Ces dernières années, la région n'a pas réussi à augmenter significativement ses recettes fiscales, estimées à 21,4 % du PIB en 2012, 21,5 % en 2013 et 21,7 % en 2014. Par comparaison, en 2014, la part des recettes fiscales dans le PIB des pays de l'OCDE et celle des pays de la zone euro s'élevaient respectivement à 34,4 % et 41,5 %. Si on ajoute à cela la récession économique qui frappe la région, on saisit mieux l'état précaire des finances publiques des États latino-américains. Ceci a logiquement des conséquences sur la capacité des États en matière de financement des services publics, des programmes sociaux, et plus globalement, dans la lutte contre la pauvreté et les inégalités. Au-delà de ses effets sur l'économie, l'évasion fiscale constitue un obstacle à la justice sociale d'un État, en particulier dans la région la plus inégalitaire de la planète.

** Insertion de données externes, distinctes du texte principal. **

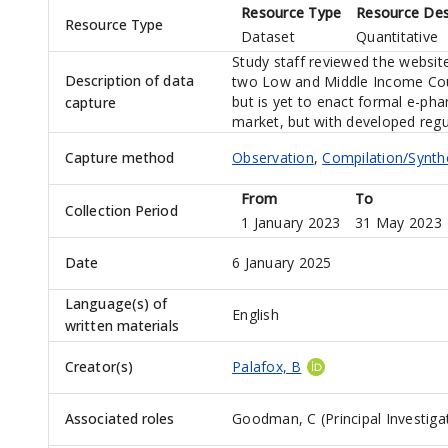
Resource Type
Resource Des
Resource Type
Dataset
Quantitative
Study staff reviewed the website
Description of data
two Low and Middle Income Count
but is yet to enact formal e-ph
capture
market, but with developed regu
Capture method
Observation
,
Compilation/Synth
From
To
Collection Period
1 January 2023
31 May 2023
Date
6 January 2025
Language(s) of
English
written materials
Creator(s)
Palafox, B
Associated roles
Goodman, C (Principal Investiga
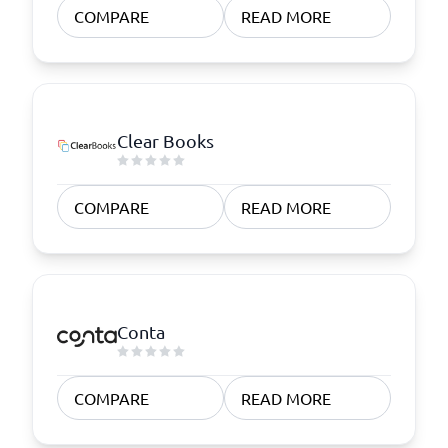
COMPARE
READ MORE
Clear Books
COMPARE
READ MORE
Conta
COMPARE
READ MORE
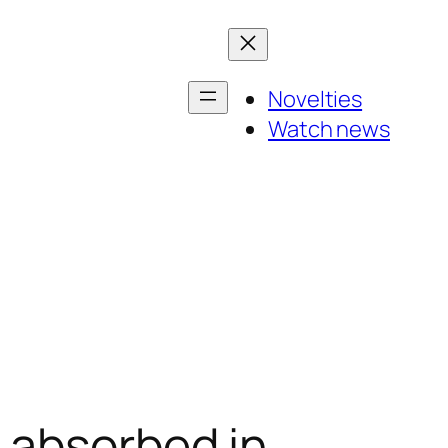
Novelties
Watch news
 absorbed in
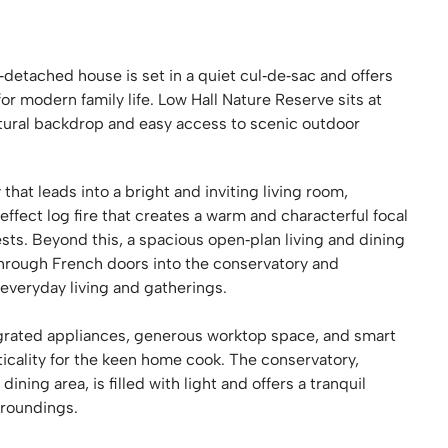
detached house is set in a quiet cul‑de‑sac and offers
for modern family life. Low Hall Nature Reserve sits at
atural backdrop and easy access to scenic outdoor
that leads into a bright and inviting living room,
effect log fire that creates a warm and characterful focal
sts. Beyond this, a spacious open‑plan living and dining
ly through French doors into the conservatory and
everyday living and gatherings.
tegrated appliances, generous worktop space, and smart
ticality for the keen home cook. The conservatory,
ing area, is filled with light and offers a tranquil
rroundings.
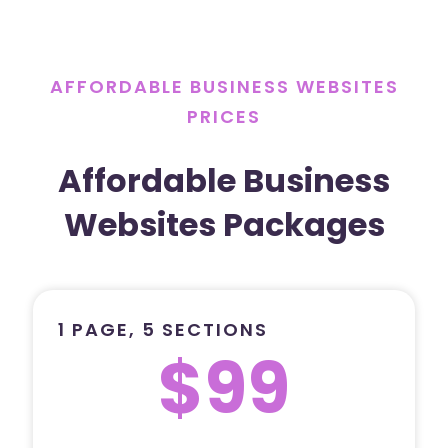
AFFORDABLE BUSINESS WEBSITES
PRICES
Affordable Business
Websites Packages
1 PAGE, 5 SECTIONS
$99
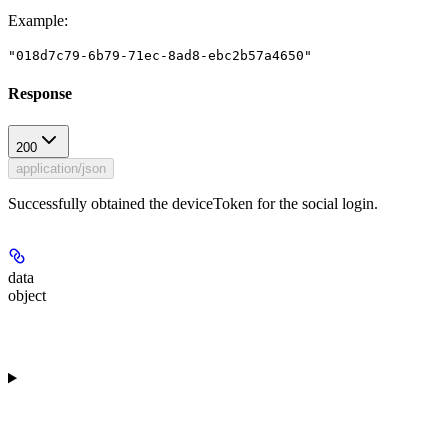
Example
:
"018d7c79-6b79-71ec-8ad8-ebc2b57a4650"
Response
200
application/json
Successfully obtained the deviceToken for the social login.
data
object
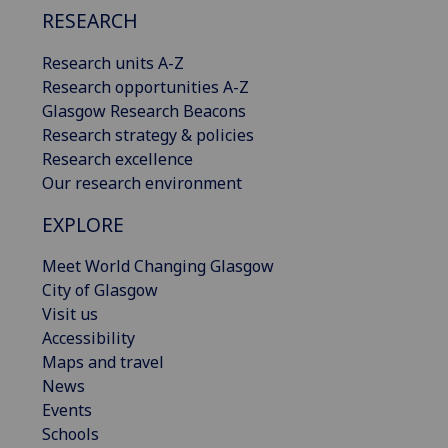
RESEARCH
Research units A-Z
Research opportunities A-Z
Glasgow Research Beacons
Research strategy & policies
Research excellence
Our research environment
EXPLORE
Meet World Changing Glasgow
City of Glasgow
Visit us
Accessibility
Maps and travel
News
Events
Schools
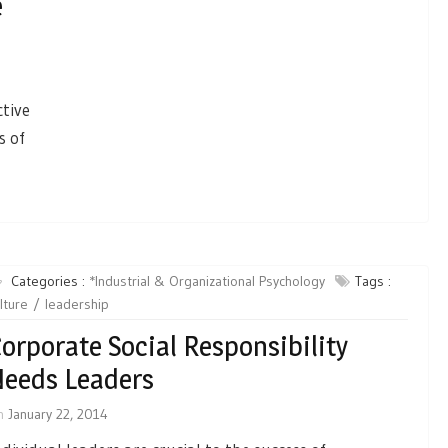
e
tive
s of
Categories :
*Industrial & Organizational Psychology
Tags :
lture
leadership
orporate Social Responsibility
eeds Leaders
n
January 22, 2014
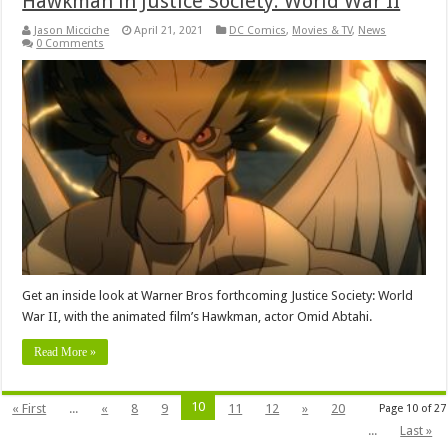
Hawkman in Justice Society: World War II
Jason Micciche
April 21, 2021
DC Comics
,
Movies & TV
,
News
0 Comments
Get an inside look at Warner Bros forthcoming Justice Society: World
War II, with the animated film’s Hawkman, actor Omid Abtahi.
Read More »
10
« First
...
«
8
9
11
12
»
20
Page 10 of 27
...
Last »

En définitive, il appert qu'à l'image de nombreuses régions du monde, l'Amérique latine est fortement touchée par le phénomène de l'évasion fiscale. Depuis des décennies, diverses solutions, dont l'informatisation du processus de déclaration fiscale ou l'approfondissement de la coopération internationale en matière d'échanges d'informations liées à la fiscalité, sont énoncées pour lutter contre la fraude fiscale. Toutefois, le phénomène persiste et n'est pas prêt de prendre fin, à moins d'un réel engagement de tous les États à lutter contre ce fléau, en particulier ceux considérés comme des paradis fiscaux.